- **Records for this exercise**:
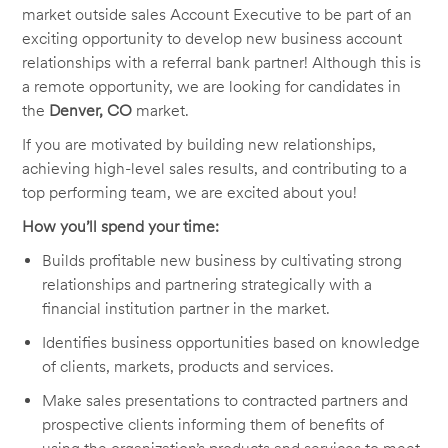
market outside sales Account Executive to be part of an
exciting opportunity to develop new business account
relationships with a referral bank partner! Although this is
a remote opportunity, we are looking for candidates in
the
Denver, CO
market.
If you are motivated by building new relationships,
achieving high-level sales results, and contributing to a
top performing team, we are excited about you!
How you’ll spend your time:
Builds profitable new business by cultivating strong
relationships and partnering strategically with a
financial institution partner in the market.
Identifies business opportunities based on knowledge
of clients, markets, products and services.
Make sales presentations to contracted partners and
prospective clients informing them of benefits of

- **Problem to work on**: Only the lines from the one containing "of clients, markets, products and services." to the end of the listing belong in the output, each reproduced exactly.

- **Output**:
of clients, markets, products and services.
Make sales presentations to contracted partners and
prospective clients informing them of benefits of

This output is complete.